[Page images and extracted text]

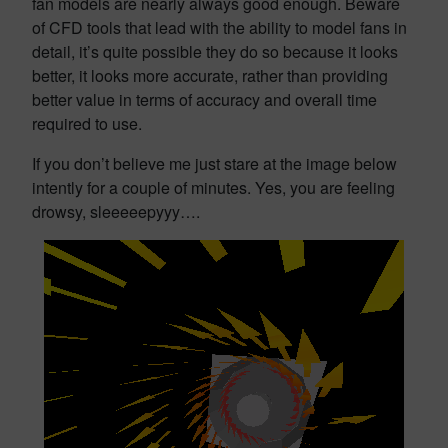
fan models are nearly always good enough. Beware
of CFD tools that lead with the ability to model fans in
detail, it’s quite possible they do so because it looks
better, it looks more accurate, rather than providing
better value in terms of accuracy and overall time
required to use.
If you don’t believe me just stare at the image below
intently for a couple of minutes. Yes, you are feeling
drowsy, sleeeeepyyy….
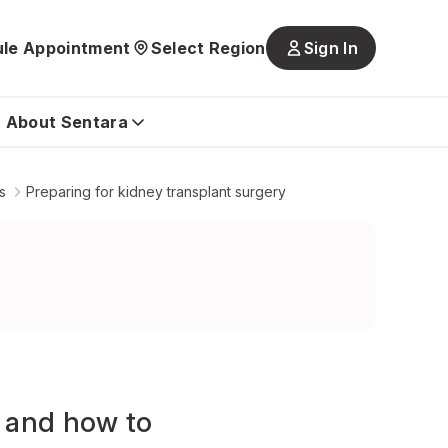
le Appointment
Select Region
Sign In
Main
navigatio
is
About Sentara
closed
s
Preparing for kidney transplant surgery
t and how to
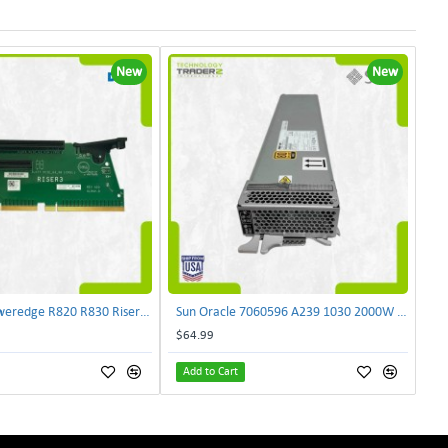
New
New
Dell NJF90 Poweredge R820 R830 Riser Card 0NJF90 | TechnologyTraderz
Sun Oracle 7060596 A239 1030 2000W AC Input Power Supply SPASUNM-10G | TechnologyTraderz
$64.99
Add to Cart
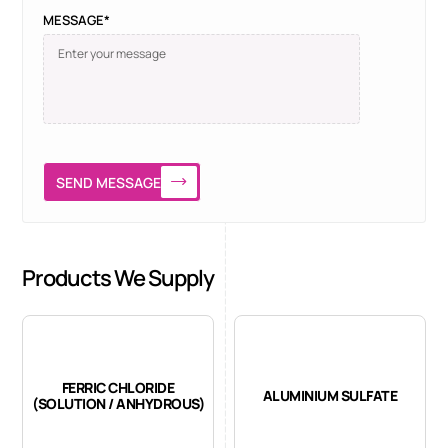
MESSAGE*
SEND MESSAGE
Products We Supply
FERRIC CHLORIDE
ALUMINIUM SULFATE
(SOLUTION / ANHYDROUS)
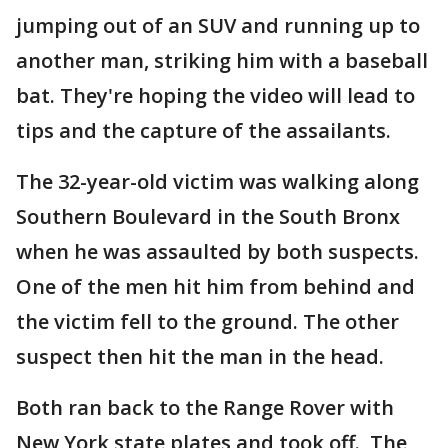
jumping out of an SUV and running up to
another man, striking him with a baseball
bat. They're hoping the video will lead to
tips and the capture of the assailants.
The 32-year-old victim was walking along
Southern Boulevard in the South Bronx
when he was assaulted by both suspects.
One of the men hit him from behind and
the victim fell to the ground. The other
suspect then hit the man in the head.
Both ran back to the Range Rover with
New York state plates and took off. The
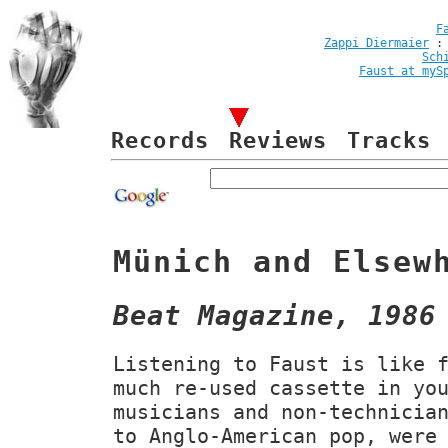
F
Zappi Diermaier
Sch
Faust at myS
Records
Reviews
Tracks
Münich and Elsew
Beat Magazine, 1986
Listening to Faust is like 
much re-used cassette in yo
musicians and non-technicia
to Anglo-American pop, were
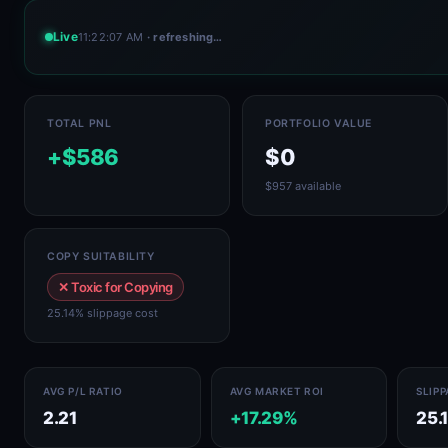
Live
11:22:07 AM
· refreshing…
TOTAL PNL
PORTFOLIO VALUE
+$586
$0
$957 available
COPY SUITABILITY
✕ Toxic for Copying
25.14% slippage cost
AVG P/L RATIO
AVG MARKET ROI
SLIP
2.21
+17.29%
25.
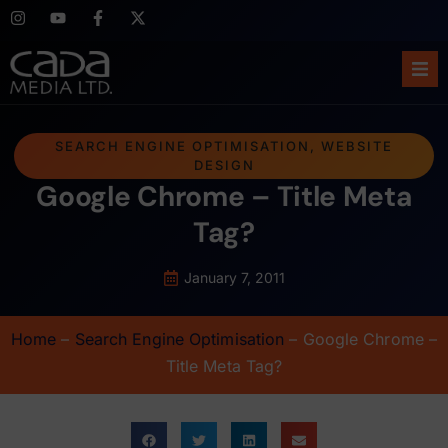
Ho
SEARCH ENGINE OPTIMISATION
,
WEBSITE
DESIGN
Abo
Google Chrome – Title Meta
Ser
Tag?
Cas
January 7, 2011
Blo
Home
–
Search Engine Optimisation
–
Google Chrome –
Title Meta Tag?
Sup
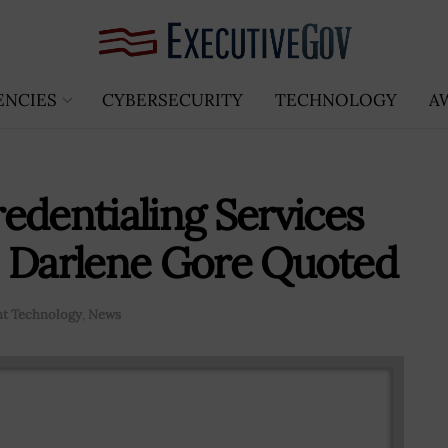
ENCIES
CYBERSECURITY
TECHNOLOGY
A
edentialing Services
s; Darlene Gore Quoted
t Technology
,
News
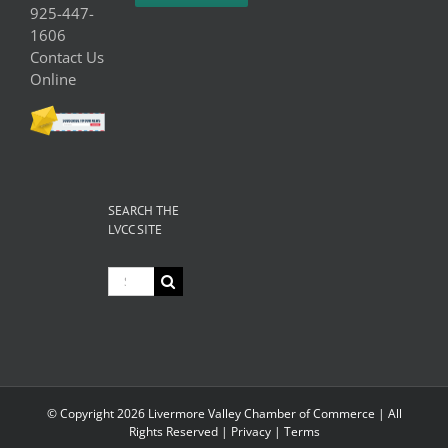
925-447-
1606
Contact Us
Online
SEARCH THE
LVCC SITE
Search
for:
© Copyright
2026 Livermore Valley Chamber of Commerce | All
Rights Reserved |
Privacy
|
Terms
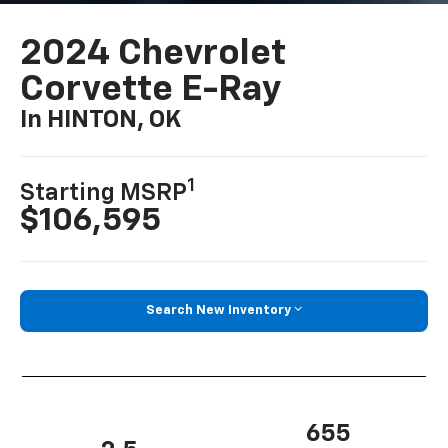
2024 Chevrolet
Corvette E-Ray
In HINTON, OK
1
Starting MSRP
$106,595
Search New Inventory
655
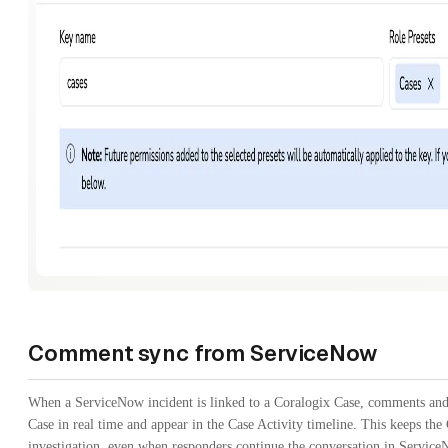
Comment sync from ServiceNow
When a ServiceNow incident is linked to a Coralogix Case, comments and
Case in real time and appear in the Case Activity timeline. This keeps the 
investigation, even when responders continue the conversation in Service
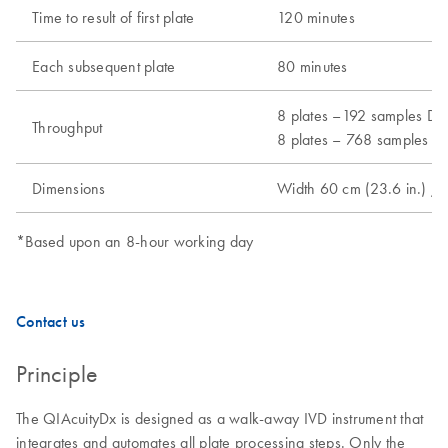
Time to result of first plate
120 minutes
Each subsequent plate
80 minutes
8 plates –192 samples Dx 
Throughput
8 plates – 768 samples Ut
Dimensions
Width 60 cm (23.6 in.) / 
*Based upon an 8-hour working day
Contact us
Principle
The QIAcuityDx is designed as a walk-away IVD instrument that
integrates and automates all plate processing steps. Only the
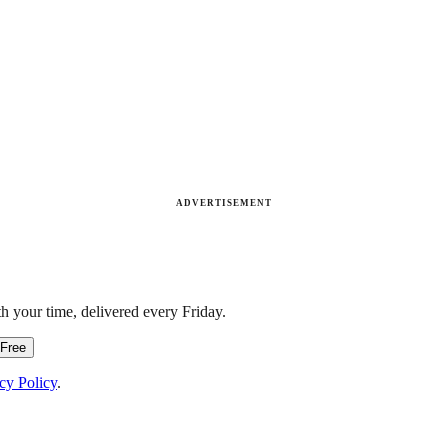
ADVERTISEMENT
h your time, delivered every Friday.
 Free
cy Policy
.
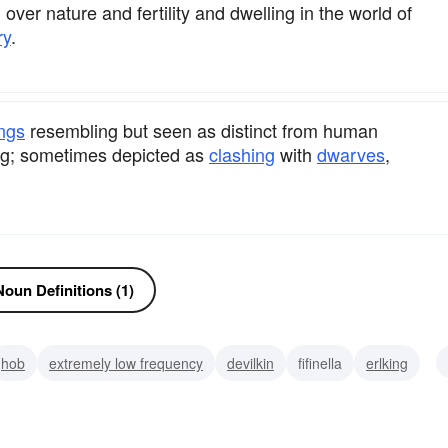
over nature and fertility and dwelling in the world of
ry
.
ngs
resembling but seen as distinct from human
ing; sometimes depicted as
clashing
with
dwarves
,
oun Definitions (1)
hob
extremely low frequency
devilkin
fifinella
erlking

» DIRECTIONS
Nothing but the lines with "Chrome" should be returned, copied from the entries above.

» RESPONSE AREA
Google Chrome – Title Meta
Google Chrome –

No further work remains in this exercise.